The performance of TranSteg depends, most notably, on the characteristics of the pair of codecs (as mentioned in the Introduction): one used originally to encode user speech – the overt codec, and one utilized for transcoding – the covert codec. It is worth noting that, depending on the hidden communication scenario, TranSteg may or may not be able to influence the choice of this codec. It is assumed that it is always possible to find a covert codec for a given overt one. However, it must be noted, that for very low bit rate codecs, the steganographic bandwidth shall be limited. In the ideal conditions the covert codec should:
-
not degrade considerably user voice quality (caused by the transcoding operation and the introduced delays), when compared to the quality of the overt codec.
-
provide the smallest achievable voice payload size as it results in the most free space in an RTP packet to convey a steganogram.

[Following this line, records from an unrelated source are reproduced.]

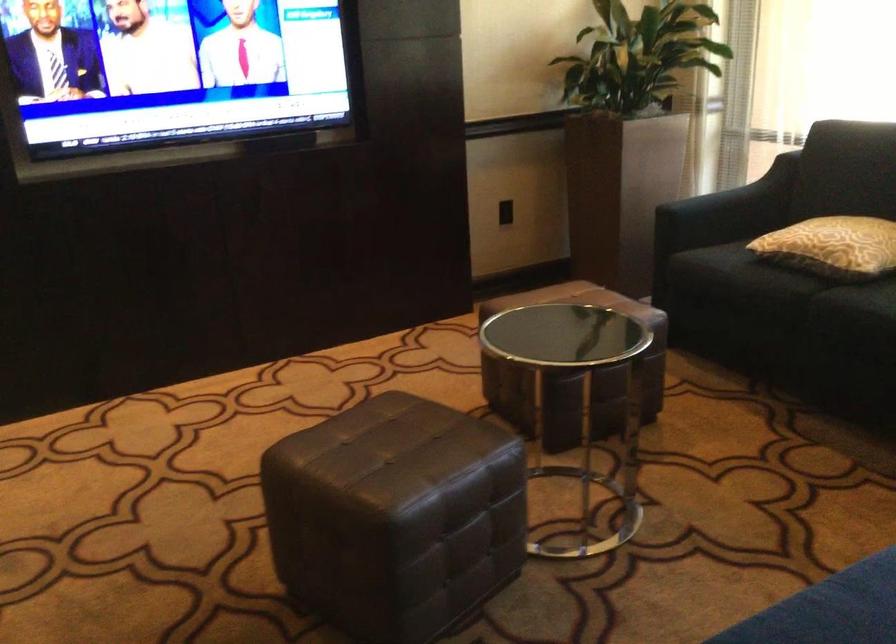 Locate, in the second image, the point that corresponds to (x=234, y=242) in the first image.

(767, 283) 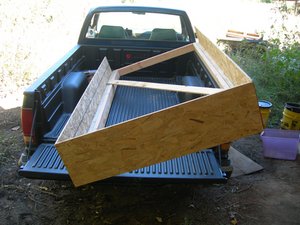 Where is `headrest`? The height and width of the screenshot is (225, 300). headrest is located at coordinates (110, 32), (164, 36). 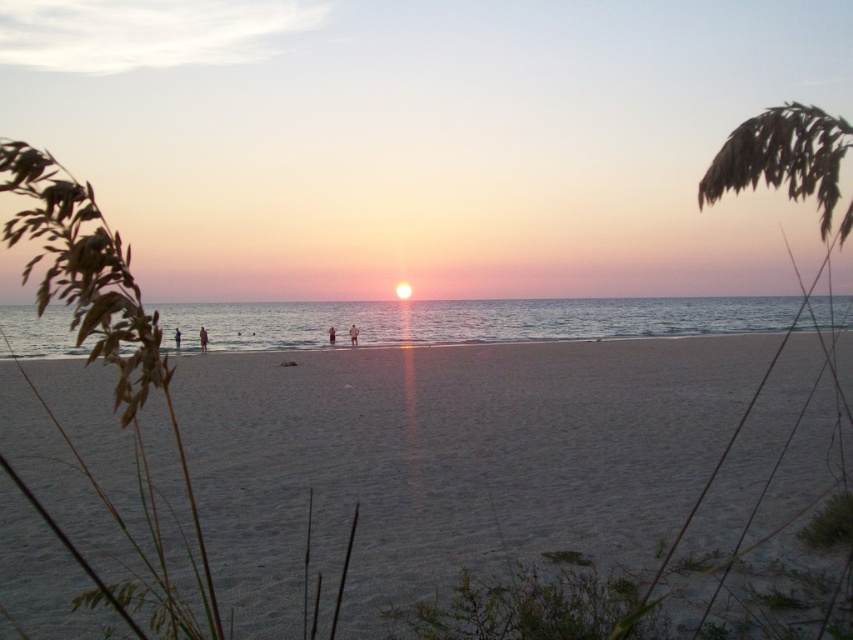 Question: Which object appears farthest from the camera in this image?

Choices:
 (A) skinny jeans at center
 (B) dark red fabric person at center

Answer: (B)

Question: Which point appears farthest from the camera in this image?

Choices:
 (A) (328, 339)
 (B) (177, 332)
 (C) (631, 458)

Answer: (A)

Question: Can you confirm if orange fabric person at center is wider than dark red fabric person at center?

Choices:
 (A) yes
 (B) no

Answer: (A)

Question: Can you confirm if orange fabric person at center is thinner than dark red fabric person at center?

Choices:
 (A) yes
 (B) no

Answer: (B)

Question: Is orange fabric person at center thinner than dark blue fabric person at center?

Choices:
 (A) yes
 (B) no

Answer: (A)

Question: Which of the following is the farthest from the observer?

Choices:
 (A) (201, 324)
 (B) (332, 332)
 (C) (389, 419)

Answer: (A) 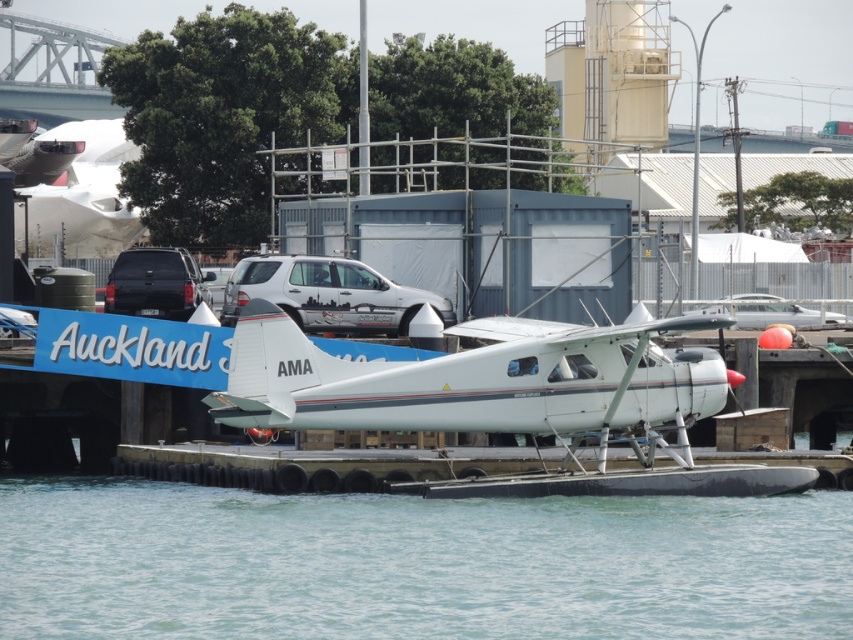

If there is a possibility to influence the overt codec (see the hidden communication scenarios below), in an ideal situation it should:
-
result in a largest possible voice payload size to provide, together with the covert codec, the highest achievable steganographic bandwidth,
-
be commonly used to not to raise suspicion.
Taking the above into account, TranSteg’s steganographic bandwidth (SB) can be expressed as:
$$ SB = \left( {P{S_O} - P{S_C}} \right) \cdot \,P{N_S}\left[ {bit/s} \right] $$
(3–1)
where PS
O
denotes the overt codec’s payload size, PS
C
is the covert codec’s payload size and PN
S
describes the number of RTP packets sent during 1 s.
TranSteg can be utilized in four hidden communication scenarios (Fig. 4). The first scenario (S1 in Fig. 4) is the most common and typically the most desired: the sender and the receiver conduct a VoIP conversation while simultaneously exchanging steganograms (end-to-end). The conversation path is identical with the hidden data path. In the next three scenarios (marked S2-S4 in Fig. 4) only a part of the VoIP end-to-end path is used for hidden communication. As a result of actions undertaken by intermediate nodes, the sender and/or the receiver are, in principle, unaware of the steganographic data exchange. The application of TranSteg in IP telephony connections offers a chance to preserve users’ conversation and simultaneously transfer steganograms. As noted previously, this is especially important for scenarios S2-S4.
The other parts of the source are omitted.